There have been moments when I feel I've nailed it. Like everything's under control, I've done some worthwhile work and I am blessed to have healthy, cheeky children. This is a rare feeling, but I can remember the odd burst of it, eg on the train home on a Monday night, or after my first glass of wine with Jon, kids in bed, on a Friday night.  On one of these smug occasions, I jotted down some notes about the best and worst things about work, compared to being a housewife. They don't seem terribly witty now, but who else am I going to show them to?


5 best things about work


  • Pret a Manger for lunch
  • Banter (possibly the very point of human existence)
  • Somebody making you a cup of tea and bringing it right to you
  • You only have to wipe your own bottom (in our office, anyway)
  • Being good at something, and somebody (preferably your line manager) noticing

5 worst things about work

  • The noise coming from the headphones of whoever sits next to you on the train
  • People putting kisses on their out of office replies (is this just a media thing?)
  • Being asked to put briefings together on things before they're even finished - either ask me a question and I'll answer it, or keep up
  • You don't get bursts of overwhelming love, and chubby cheeks to kiss til they bat you off (in our office, anyway)
  • Using nouns like 'action' as verbs - did you know this was called 'verbing'? Oh, the irony...
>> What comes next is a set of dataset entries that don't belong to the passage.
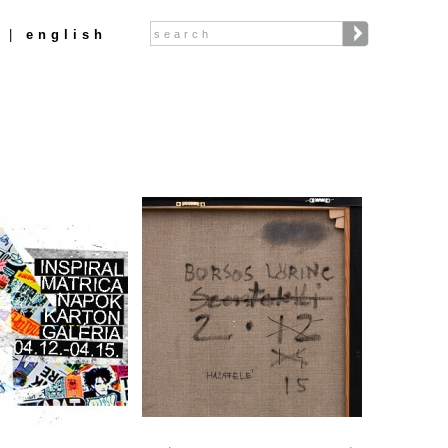
Search
english
Search form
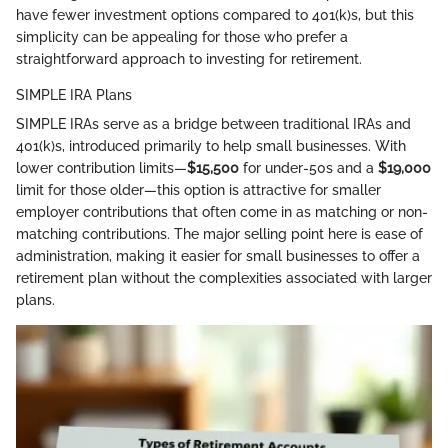
have fewer investment options compared to 401(k)s, but this
simplicity can be appealing for those who prefer a
straightforward approach to investing for retirement.
SIMPLE IRA Plans
SIMPLE IRAs serve as a bridge between traditional IRAs and
401(k)s, introduced primarily to help small businesses. With
lower contribution limits—
$15,500
for under-50s and a
$19,000
limit for those older—this option is attractive for smaller
employer contributions that often come in as matching or non-
matching contributions. The major selling point here is ease of
administration, making it easier for small businesses to offer a
retirement plan without the complexities associated with larger
plans.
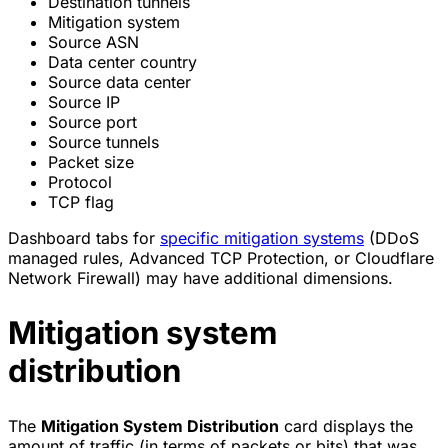
Destination tunnels
Mitigation system
Source ASN
Data center country
Source data center
Source IP
Source port
Source tunnels
Packet size
Protocol
TCP flag
Dashboard tabs for
specific mitigation systems
(DDoS
managed rules, Advanced TCP Protection, or Cloudflare
Network Firewall) may have additional dimensions.
Mitigation system
distribution
The
Mitigation System Distribution
card displays the
amount of traffic (in terms of packets or bits) that was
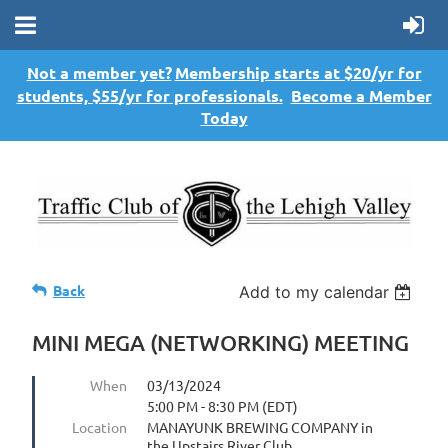
Not a member yet?
Membership starts at $20/yr for
students, $55/yr for professionals.
Become a Member
Today
Back
Add to my calendar
MINI MEGA (NETWORKING) MEETING
When
03/13/2024
5:00 PM - 8:30 PM (EDT)
Location
MANAYUNK BREWING COMPANY in
the Upstairs River Club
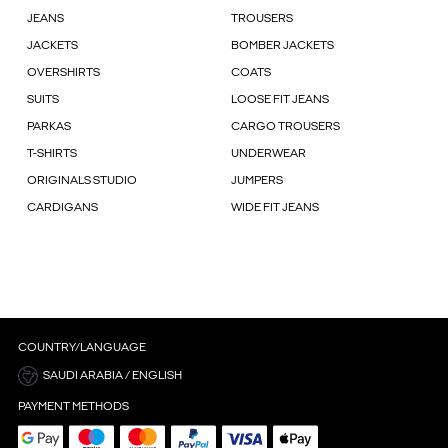
JEANS
TROUSERS
JACKETS
BOMBER JACKETS
OVERSHIRTS
COATS
SUITS
LOOSE FIT JEANS
PARKAS
CARGO TROUSERS
T-SHIRTS
UNDERWEAR
ORIGINALS STUDIO
JUMPERS
CARDIGANS
WIDE FIT JEANS
COUNTRY/LANGUAGE
SAUDI ARABIA / ENGLISH
PAYMENT METHODS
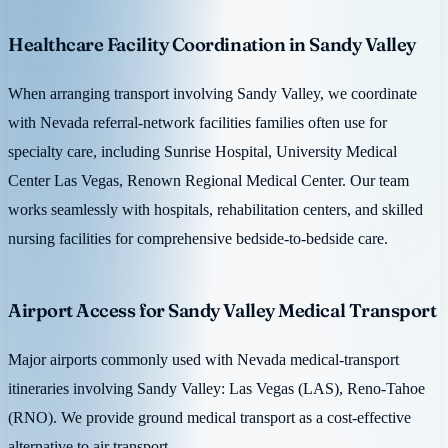
Healthcare Facility Coordination in Sandy Valley
When arranging transport involving Sandy Valley, we coordinate
with Nevada referral-network facilities families often use for
specialty care, including Sunrise Hospital, University Medical
Center Las Vegas, Renown Regional Medical Center. Our team
works seamlessly with hospitals, rehabilitation centers, and skilled
nursing facilities for comprehensive bedside-to-bedside care.
Airport Access for Sandy Valley Medical Transport
Major airports commonly used with Nevada medical-transport
itineraries involving Sandy Valley: Las Vegas (LAS), Reno-Tahoe
(RNO). We provide ground medical transport as a cost-effective
alternative to air transport.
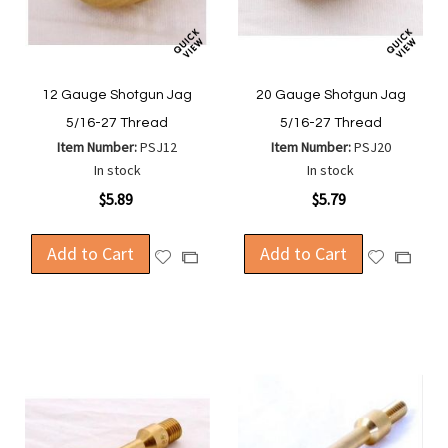
12 Gauge Shotgun Jag
20 Gauge Shotgun Jag
5/16-27 Thread
5/16-27 Thread
Item Number:
PSJ12
Item Number:
PSJ20
In stock
In stock
$5.89
$5.79
Add to Cart
Add to Cart
Add
Add
Add
Add
to
to
to
to
Wish
Wish
Compare
Compa
List
List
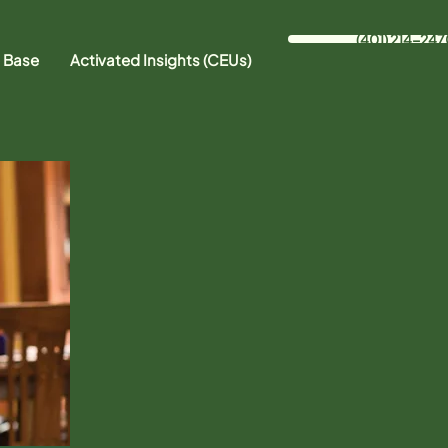
(401) 214-247
 Base
Activated Insights (CEUs)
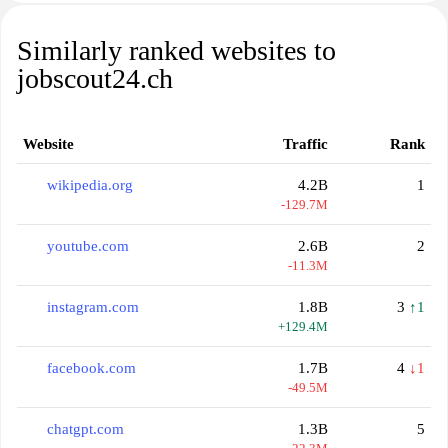
Similarly ranked websites to
jobscout24.ch
Website
Traffic
Rank
wikipedia.org
4.2B
1
-129.7M
youtube.com
2.6B
2
-11.3M
instagram.com
1.8B
3
↑1
+129.4M
facebook.com
1.7B
4
↓1
-49.5M
chatgpt.com
1.3B
5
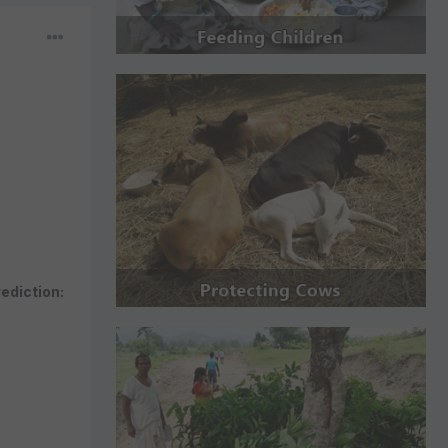
rediction:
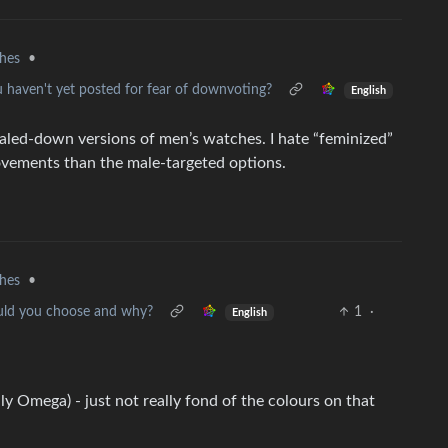
hes
•
u haven't yet posted for fear of downvoting?
English
caled-down versions of men’s watches. I hate “feminized”
movements than the male-targeted options.
hes
•
ould you choose and why?
1
·
English
nly Omega) - just not really fond of the colours on that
Right now, I don't feel together enough to even think about these sorts of lists. I certainly don't feel like cracking jokes. I feel empty, and guilty, and sad. Plus my memory is so bad from almost six months of ECT I can barely remember writing this.

But I do know that I will get better - because I always have. Even though ECT, the wondrous treatment that I've raved about and relied upon, doesn't seem to be working for me as well as it used to. (Let's not go there - it's too scary to think that my lifeboat doesn't exist any more.) 

And when I am better, I'm sure I still won't feel like things are perfectly balanced, and I'm getting everything right. But the point is that I won't be so worried about it. That's the nub of it, at least for me: I need to find a way to manage my mental health and worry less, regardless of what's going on at work, or with the boys. So wish me luck with that; I'm trying everything else.